Daniel Samper Ospina, Daniel Samper Ospina
9 de septiembre de 2017

Pasado el jolgorio del papa, procuré cambiar la camiseta del kit papal que felizmente me había regalado mi mujer, por una de mi talla: la que me había comprado medía lo que un párroco de pueblo, pero mi barriga ya está adquiriendo proporciones arzobispales.

Iba, pues, camino al Carulla más cercano, a ver a cuál compatriota me encontraba, y me topé en la entrada con el doctor Vargas Lleras, rodeado de gente. Ingenuo, como soy, me acerqué para preguntarle dónde podía devoler el papakit, siquiera cambiar la camiseta por un ajustador:

–Eso no lo sé –me dijo–, pero siga, amigo, ¡siga y bien pueda firme!

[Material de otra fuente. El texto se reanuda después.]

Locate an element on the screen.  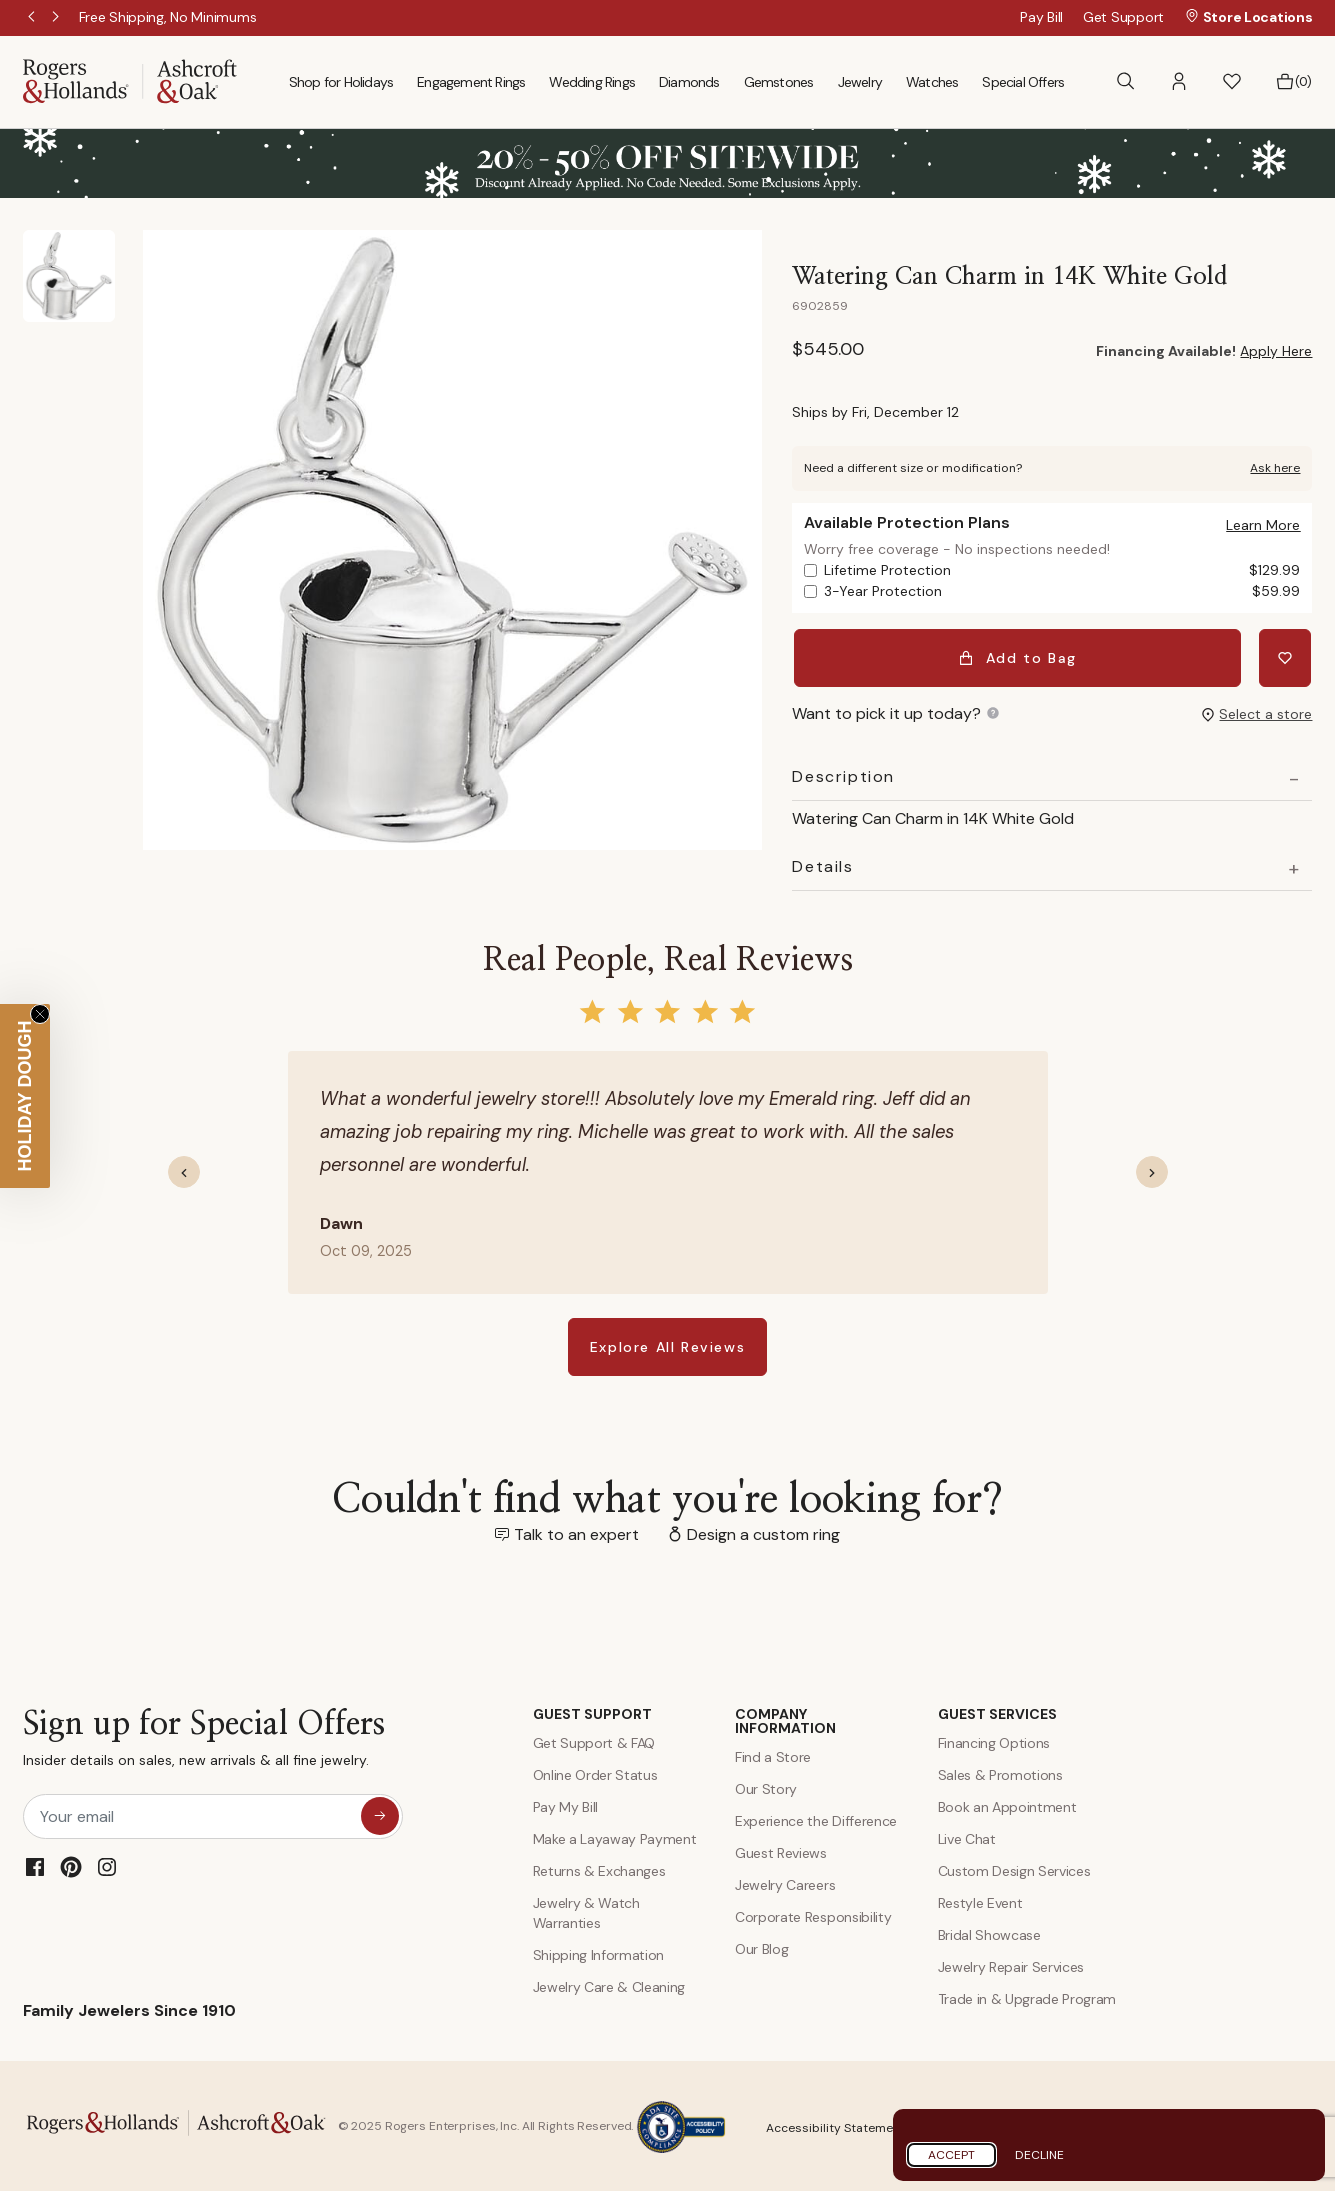 [Bag 0 Items] is located at coordinates (1293, 82).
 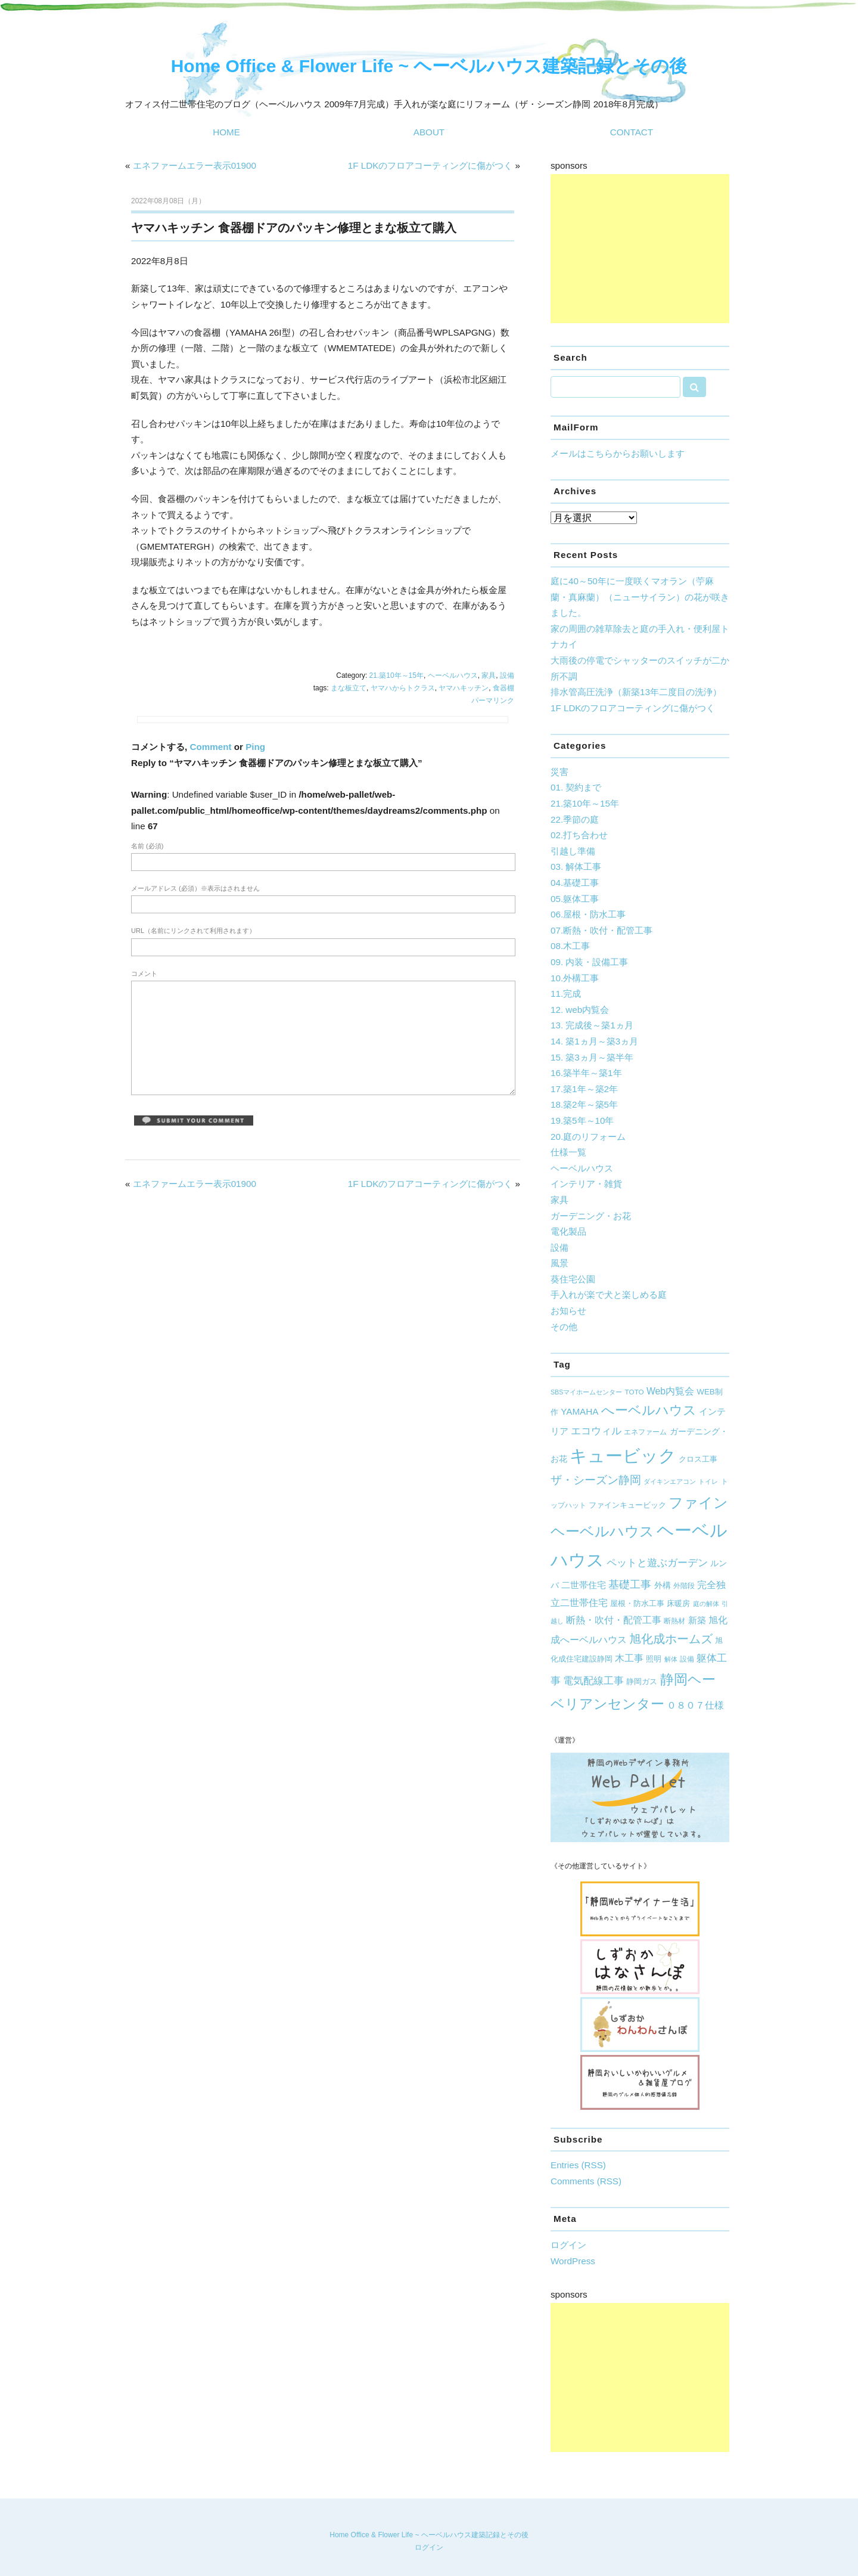 I want to click on 01. 契約まで, so click(x=576, y=787).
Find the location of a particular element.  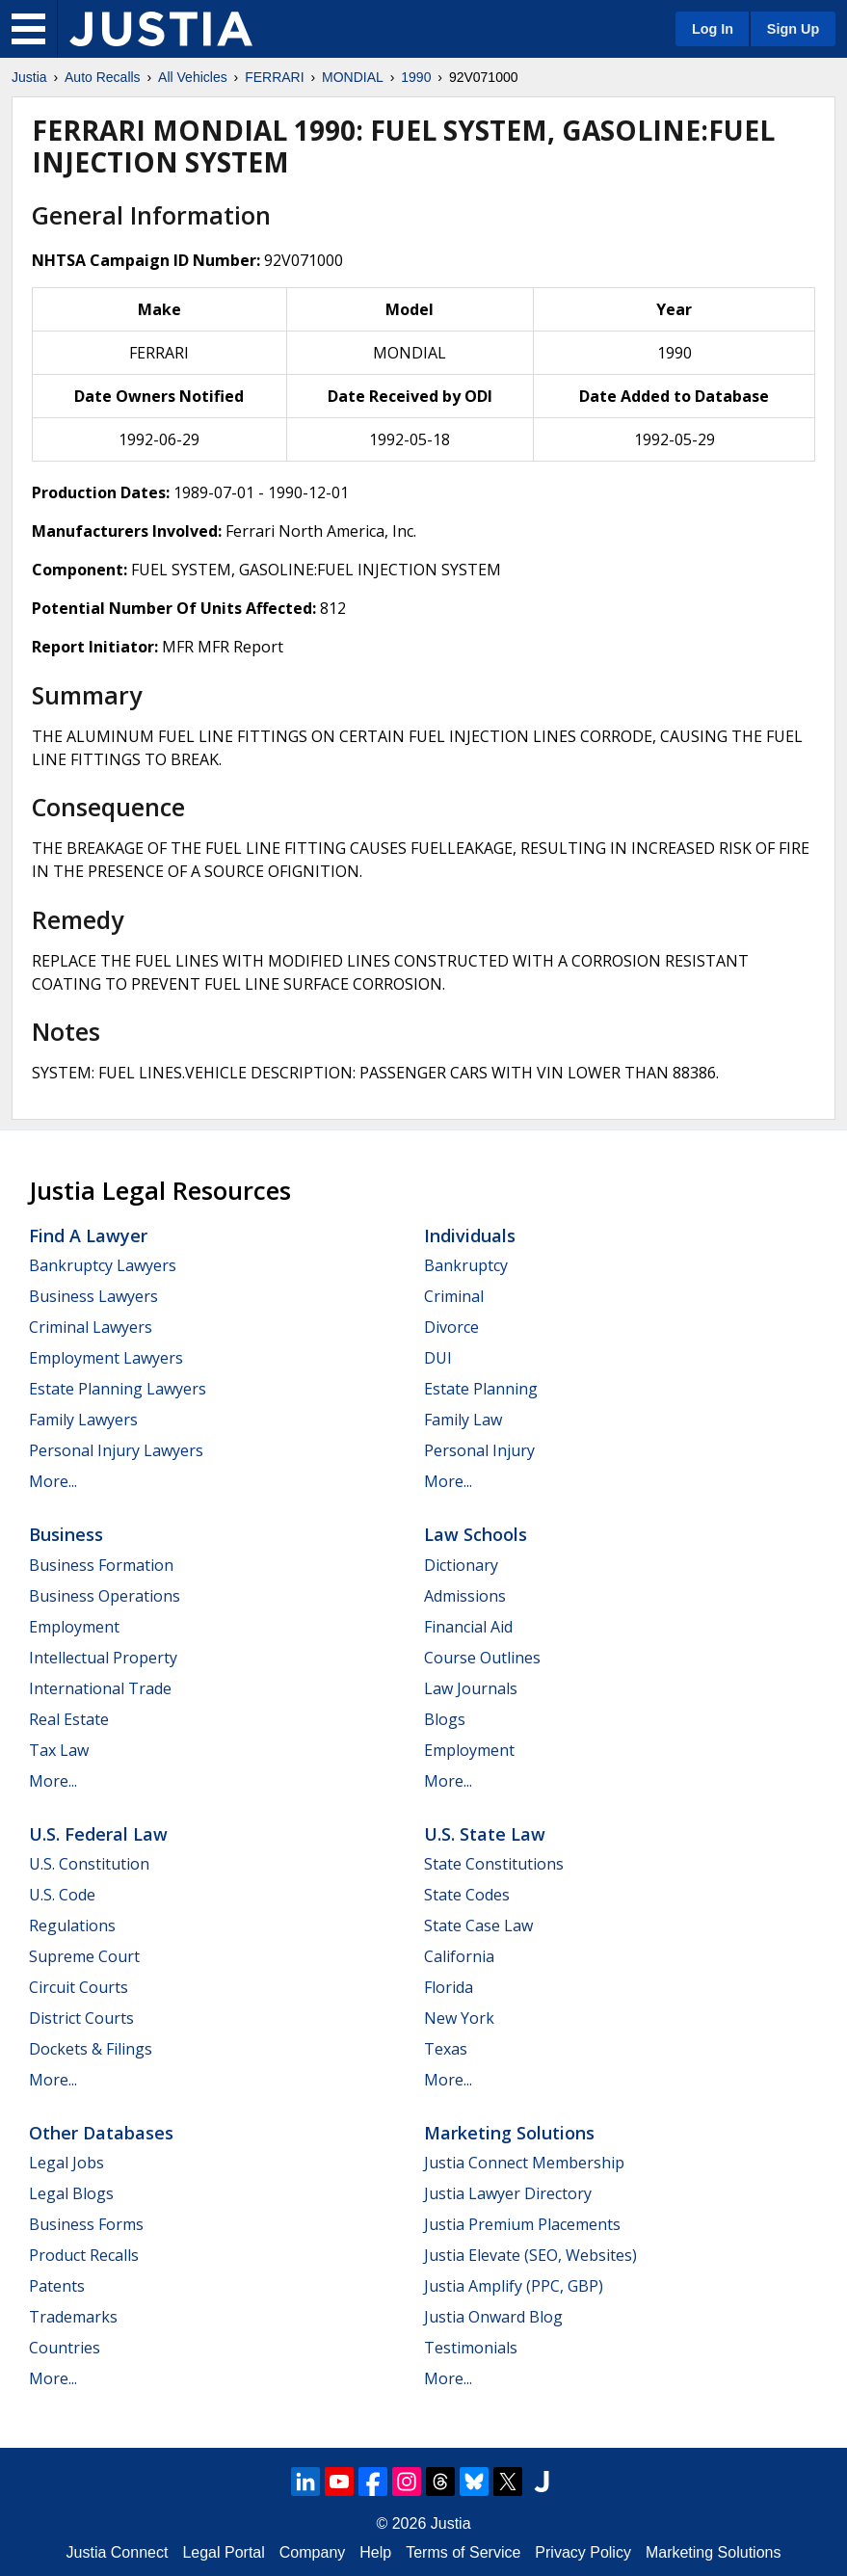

–¿Firmo qué, doctor? –indagué.

–Esta planilla, para que pueda inscribir mi candidatura…

–¿Y luego el doctor no tenía partido?

–No, no –sonrió, socarrón–: yo soy un candidato independiente.

–¿Pero luego no era de Cambio Radical con don Kiko Gómez, con doña Oneida Pinto?

–¡No sé de qué me habla, amigo! –exclamó, brusco y amistoso, mientras me daba media palmada en la espalda–: ¡no a la corrupción! ¡No a la politiquería! ¡Mi candidatura es un espontáneo movimiento ciudadano!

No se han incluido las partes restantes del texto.